Effects of eplerenone on transcriptional factors and mRNA expression related to cardiac remodelling after myocardial infarction

Abstract

Objective: To examine the effects of eplerenone, a selective aldosterone blocker, on cardiac function after myocardial infarction (MI) and myocardial remodelling related transcriptional factors and mRNA expression in non-infarcted myocardium.

Methods: MI was induced by ligation of the coronary artery in Wistar rats. Rats were randomly assigned to a vehicle treated group or an eplerenone treated group (100 mg/kg/day).

Results: At four weeks after MI, left ventricular (LV) end diastolic pressure, LV weight, and LV end diastolic dimension were increased in MI rats. Eplerenone significantly reduced the increase in LV end diastolic pressure, LV weight, and LV end diastolic dimension. In the MI rats the decreased ejection fraction indicated systolic dysfunction and the increased E wave to A wave ratio and E deceleration rate indicated diastolic dysfunction. Eplerenone significantly attenuated this systolic and diastolic dysfunction. Myocardial interstitial fibrosis, transcriptional activities of activator protein 1 and nuclear factor kappaB, and mRNA expression of monocyte chemoattractant protein 1, plasminogen activator inhibitor 1, atrial natriuretic peptide, brain natriuretic peptide, and collagen types I and III were significantly increased at four weeks after MI. Eplerenone significantly attenuated interstitial fibrosis and suppressed transcriptional activity and mRNA expression of these genes.

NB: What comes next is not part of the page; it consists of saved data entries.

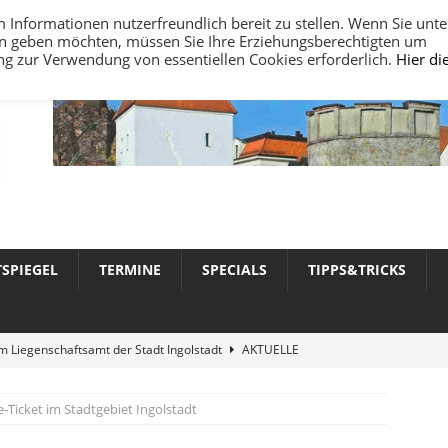
nformationen nutzerfreundlich bereit zu stellen. Wenn Sie unte
ten geben möchten, müssen Sie Ihre Erziehungsberechtigten um
ung zur Verwendung von essentiellen Cookies erforderlich.
Hier di
TSPIEGEL
TERMINE
SPECIALS
TIPPS&TRICKS
 Liegenschaftsamt der Stadt Ingolstadt
AKTUELLE
e-Ticket im Stadtgebiet Ingolstadt
werte 2026 in Ingolstadt
AKTUELLE NACHRICHTEN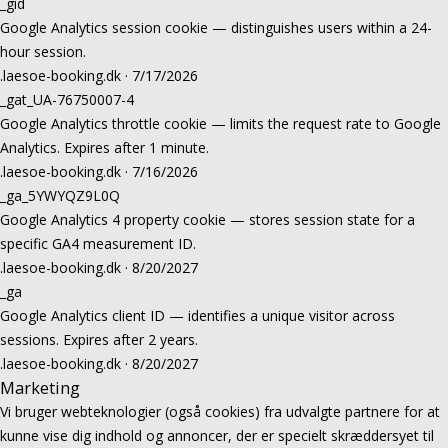
_gid
Google Analytics session cookie — distinguishes users within a 24-
hour session.
.laesoe-booking.dk · 7/17/2026
_gat_UA-76750007-4
Google Analytics throttle cookie — limits the request rate to Google
Analytics. Expires after 1 minute.
.laesoe-booking.dk · 7/16/2026
_ga_5YWYQZ9L0Q
Google Analytics 4 property cookie — stores session state for a
specific GA4 measurement ID.
.laesoe-booking.dk · 8/20/2027
_ga
Google Analytics client ID — identifies a unique visitor across
sessions. Expires after 2 years.
.laesoe-booking.dk · 8/20/2027
Marketing
Vi bruger webteknologier (også cookies) fra udvalgte partnere for at
kunne vise dig indhold og annoncer, der er specielt skræddersyet til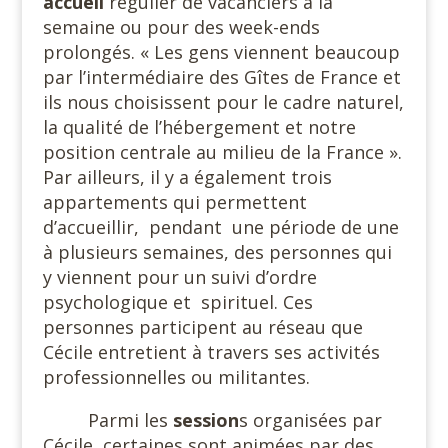
accueil
régulier de vacanciers à la
semaine ou pour des week-ends
prolongés. « Les gens viennent beaucoup
par l’intermédiaire des Gîtes de France et
ils nous choisissent pour le cadre naturel,
la qualité de l’hébergement et notre
position centrale au milieu de la France ».
Par ailleurs, il y a également trois
appartements qui permettent
d’accueillir,
pendant
une période de une
à plusieurs semaines, des personnes qui
y viennent pour un suivi d’ordre
psychologique et
spirituel. Ces
personnes participent au réseau que
Cécile entretient à travers ses activités
professionnelles ou militantes.
Parmi les
session
s organisées par
Cécile, certaines sont animées par des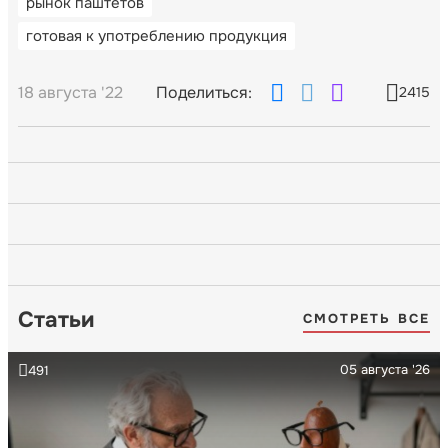
рынок паштетов
готовая к употреблению продукция
18 августа '22
Поделиться:
2415
Статьи
СМОТРЕТЬ ВСЕ
05 августа '26
491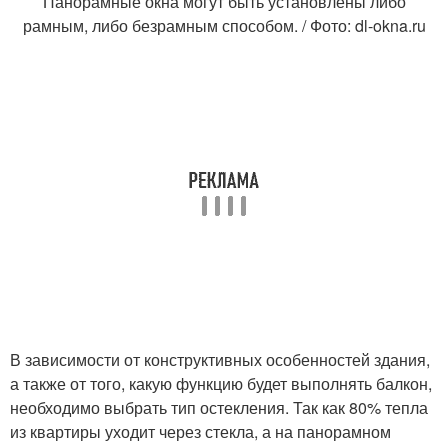
Панорамные окна могут быть установлены либо
рамным, либо безрамным способом. / Фото: dl-okna.ru
В зависимости от конструктивных особенностей здания,
а также от того, какую функцию будет выполнять балкон,
необходимо выбрать тип остекления. Так как 80% тепла
из квартиры уходит через стекла, а на панорамном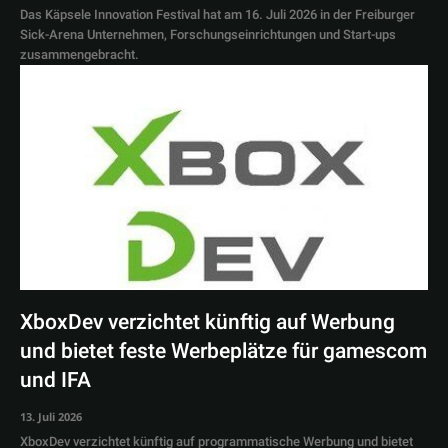
Das Käpsele Innovation Festival hat am 16. Juli 2026 in der Freiburger
Sick-Arena Unternehmen, Forschungseinrichtungen und Start-ups
zusammengebracht.
XboxDev verzichtet künftig auf Werbung
und bietet feste Werbeplätze für gamescom
und IFA
13. Juli 2026
XboxDev verzichtet künftig auf programmatische Werbung und bietet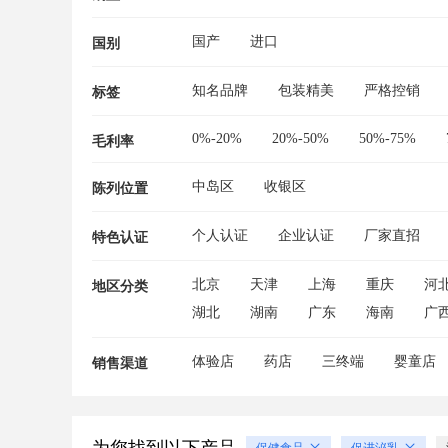
国产
进口
国别
知名品牌
包装精美
严格控销
标签
0%-20%
20%-50%
50%-75%
毛利率
中岛区
收银区
陈列位置
个人认证
企业认证
厂家直招
特色认证
北京
天津
上海
重庆
河
地区分类
湖北
湖南
广东
海南
广
体验店
药店
三终端
婴童店
销售渠道
保健食品
促进泌乳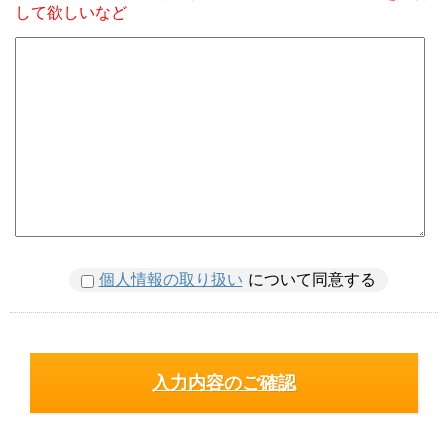
して欲しいなど
個人情報の取り扱い
について同意する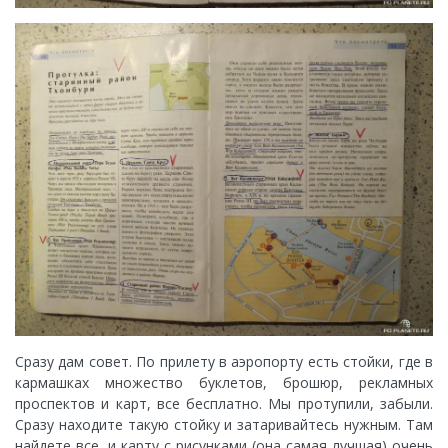
Сразу дам совет. По прилету в аэропорту есть стойки, где в
кармашках множество буклетов, брошюр, рекламных
проспектов и карт, все бесплатно. Мы протупили, забыли.
Сразу находите такую стойку и затаривайтесь нужным. Там
найдете все, и карту с рисунками (она самая лучшая) очень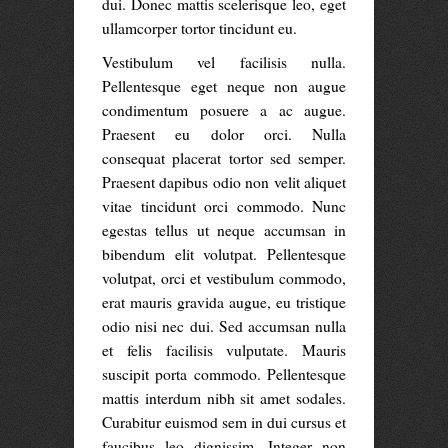
dui. Donec mattis scelerisque leo, eget
ullamcorper tortor tincidunt eu.
Vestibulum vel facilisis nulla.
Pellentesque eget neque non augue
condimentum posuere a ac augue.
Praesent eu dolor orci. Nulla
consequat placerat tortor sed semper.
Praesent dapibus odio non velit aliquet
vitae tincidunt orci commodo. Nunc
egestas tellus ut neque accumsan in
bibendum elit volutpat. Pellentesque
volutpat, orci et vestibulum commodo,
erat mauris gravida augue, eu tristique
odio nisi nec dui. Sed accumsan nulla
et felis facilisis vulputate. Mauris
suscipit porta commodo. Pellentesque
mattis interdum nibh sit amet sodales.
Curabitur euismod sem in dui cursus et
faucibus leo dignissim. Integer non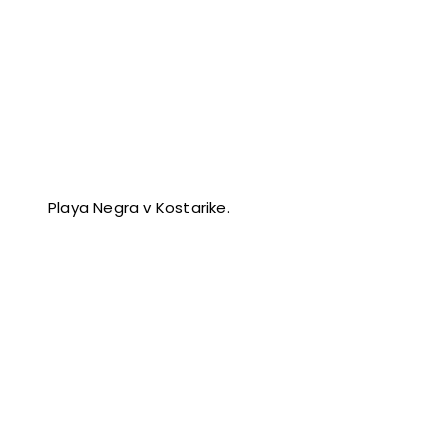
Playa Negra v Kostarike.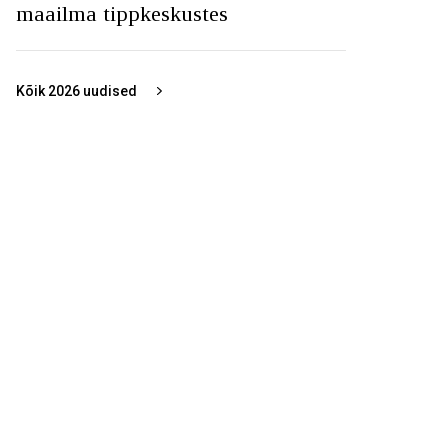
maailma tippkeskustes
Kõik
2026
uudised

Conclusions: When administered after MI, eplerenone prevents cardiac remodelling accompanied by systolic and diastolic dysfunction and inhibits abnormal myocardial transcriptional activities and gene expression.

Figure 1

Histopathological analysis of the non-infarcted myocardium of rat left ventricle. Photomicrographs show sirius red stained cardiac sections from sham operated rats (Sham), infarcted rats treated with vehicle (Vehicle), and infarcted rats treated with eplerenone (Ep) (n  =  6 in each group). Bar graphs show fraction of interstitial fibrosis and myocyte cross sectional area (MCSA). *p < 0.05 v sham; **p < 0.01 v sham; ††p < 0.01 v vehicle. Values are mean (SEM).

Figure 2

Effects of eplerenone on non-infarcted myocardial activator protein 1 (AP-1) and nuclear factor (NF) κB DNA binding activities at four weeks after myocardial infarction. Myocardial AP-1 and NF-κB DNA binding activities were compared in sham operated rats (n  =  8), infarcted rats treated with vehicle (n  =  9), and infarcted rats treated with Ep (n  =  9). The upper panels show representative autoradiographs of gel mobility shift assay of AP-1 and NF-κB DNA binding activities. Each bar represents mean (SEM) (n  =  6). *p < 0.05 v sham; **p < 0.01 v sham; †p < 0.05 v vehicle.

Figure 3

(A) Effects of eplerenone on non-infarcted myocardial mRNA expression at four weeks after myocardial infarction (n  =  6 in each group). Myocardial mRNA expression of plasminogen activator inhibitor 1 (PAI-1) and monocyte chemoattractant protein 1 (MCP-1) were compared in sham operated rats, infarcted rats treated with vehicle, and infarcted rats treated with Ep. Each panel shows a representative autoradiogram of northern blot analysis of PAI-1 and MCP-1. **p < 0.01 v sham; †p < 0.05 v vehicle. Values are mean (SEM). (B) Immunohistochemical staining for MCP-1 antigen in the non-infarcted myocardium. Arrows denote positive staining for MCP-1.